I’ve got my app setup to connect via WiFi and it works fine until (due to unavoidable power problems) my WiFi reboots. At this point, my device stays offline until I have to manually reboot it.
I’m considered switching to Ethernet because of this but is this a known issue and is there a way to resolve this?
This is not supposed to happen. Any chance you could use a development image and try to use the serial console when that happens so we can diagnose it? Or just hard-reboot the router to simulate the same condition and try to debug it over the serial debug console?
You could download a .dev image from the resin dashboard and flash this image to a new sd card that you could use to boot your rpi with.
The development image allows you to use the serial debug console on the rpi. Do you need instructions with how to connect to the serial debug console on your device?
We also experienced this issue rarely, but this is a no go for us because we have our devices running at partner locations and we have to call them to manually reboot the devices when their wifi restarts. For us it is not reproducible on each wifi restart, most of the time it will reconnect just fine but sometimes it seems to hang forever and will not reconnect.
I was running the production image on my development device therefore i could not debug the issue. I will install the development version soon, but this should really not be happening.
We’ve experienced the issue on at least two different devices, therefore there is definitely something going on. We are using the latest version of resinOS and the supervisor:
@peterjuras how many restarts does it take to reproduce? Could you have a go at reproducing with a very minimal container to rule out your application?
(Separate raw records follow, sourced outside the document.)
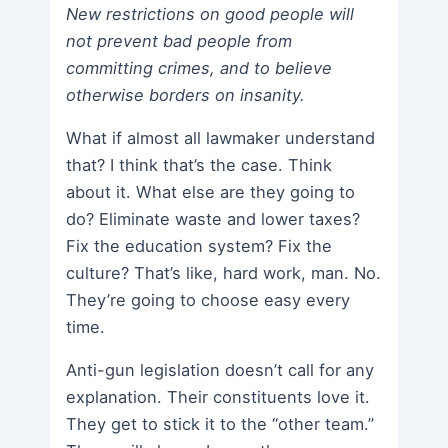
New restrictions on good people will
not prevent bad people from
committing crimes, and to believe
otherwise borders on insanity.
What if almost all lawmaker understand
that? I think that’s the case. Think
about it. What else are they going to
do? Eliminate waste and lower taxes?
Fix the education system? Fix the
culture? That’s like, hard work, man. No.
They’re going to choose easy every
time.
Anti-gun legislation doesn’t call for any
explanation. Their constituents love it.
They get to stick it to the “other team.”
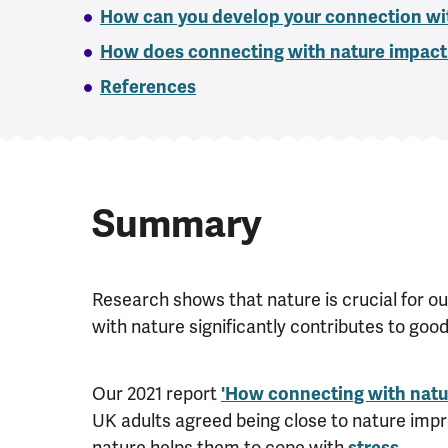
How can you develop your connection wi
How does connecting with nature impact
References
Summary
Research shows that nature is crucial for ou
with nature significantly contributes to goo
Our 2021 report
'How connecting with natur
UK adults agreed being close to nature impr
nature helps them to cope with
stress
.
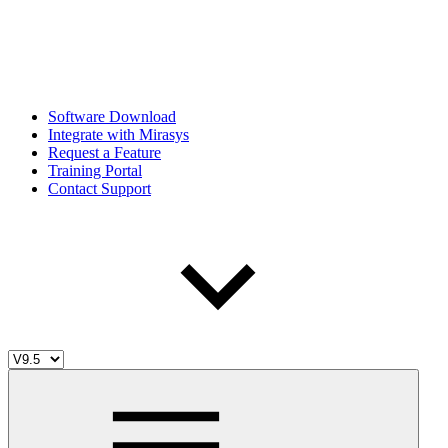
Software Download
Integrate with Mirasys
Request a Feature
Training Portal
Contact Support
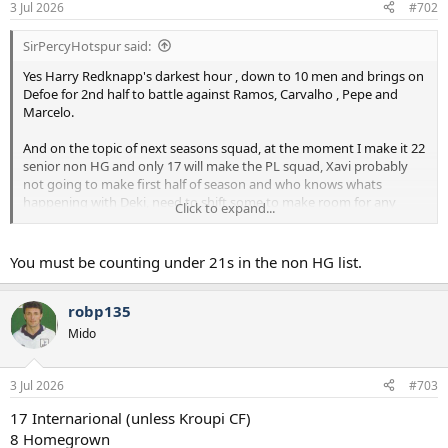
3 Jul 2026
#702
SirPercyHotspur said:
Yes Harry Redknapp's darkest hour , down to 10 men and brings on
Defoe for 2nd half to battle against Ramos, Carvalho , Pepe and
Marcelo.
And on the topic of next seasons squad, at the moment I make it 22
senior non HG and only 17 will make the PL squad, Xavi probably
not going to make first half of season and who knows whats
happening with Deki, need to shift some to make room for any
Click to expand...
more coming in.
You must be counting under 21s in the non HG list.
robp135
Mido
3 Jul 2026
#703
17 Internarional (unless Kroupi CF)
8 Homegrown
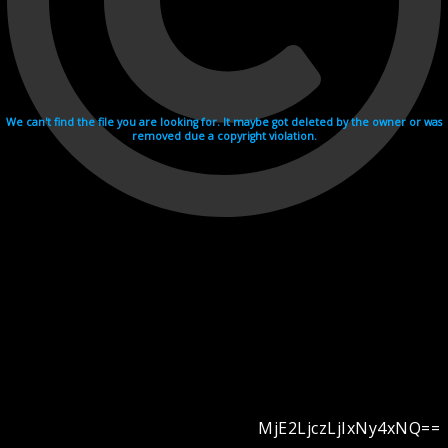
We can't find the file you are looking for. It maybe got deleted by the owner or was
removed due a copyright violation.
MjE2LjczLjIxNy4xNQ==
Videohosting with affilate program netu.tv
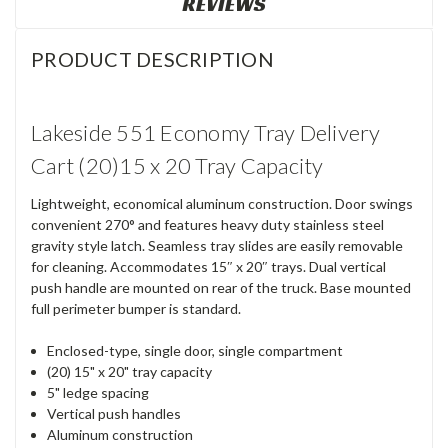
REVIEWS
PRODUCT DESCRIPTION
Lakeside 551 Economy Tray Delivery
Cart (20)15 x 20 Tray Capacity
Lightweight, economical aluminum construction. Door swings
convenient 270° and features heavy duty stainless steel
gravity style latch. Seamless tray slides are easily removable
for cleaning. Accommodates 15″ x 20″ trays. Dual vertical
push handle are mounted on rear of the truck. Base mounted
full perimeter bumper is standard.
Enclosed-type, single door, single compartment
(20) 15" x 20" tray capacity
5" ledge spacing
Vertical push handles
Aluminum construction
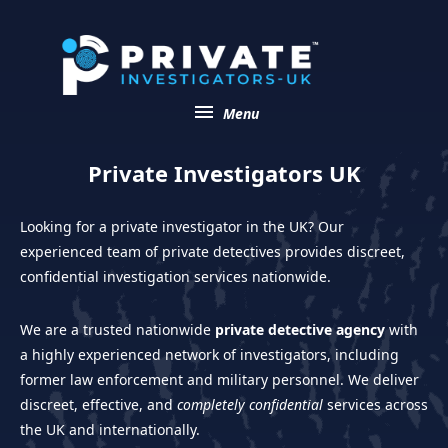
menu
Menu
Private Investigators UK
Looking for a private investigator in the UK? Our
experienced team of private detectives provides discreet,
confidential investigation services nationwide.
We are a trusted nationwide
private detective agency
with
a highly experienced network of investigators, including
former law enforcement and military personnel. We deliver
discreet, effective, and
completely confidential
services across
the UK and internationally.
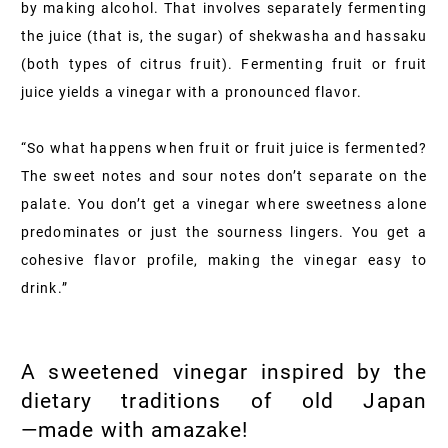
by making alcohol. That involves separately fermenting
the juice (that is, the sugar) of shekwasha and hassaku
(both types of citrus fruit). Fermenting fruit or fruit
juice yields a vinegar with a pronounced flavor.
“So what happens when fruit or fruit juice is fermented?
The sweet notes and sour notes don’t separate on the
palate. You don’t get a vinegar where sweetness alone
predominates or just the sourness lingers. You get a
cohesive flavor profile, making the vinegar easy to
drink.”
A sweetened vinegar inspired by the
dietary traditions of old Japan
—made with amazake!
It would be really helpful if you could get dmesg and network manager logs next time this happens.
I am seeing the same problem. A device on site occasionally loses all connectivity if site’s WiFi is interrupted, and it can only be solved by a device reboot. It’s revision:
Raspberry Pi 3, Resin OS 2.0.3+rev1 (prod), supervisor 4.2.2
The device is mounted inside a tamper-proof box, many miles away, so I’m not going to be able to debug it directly.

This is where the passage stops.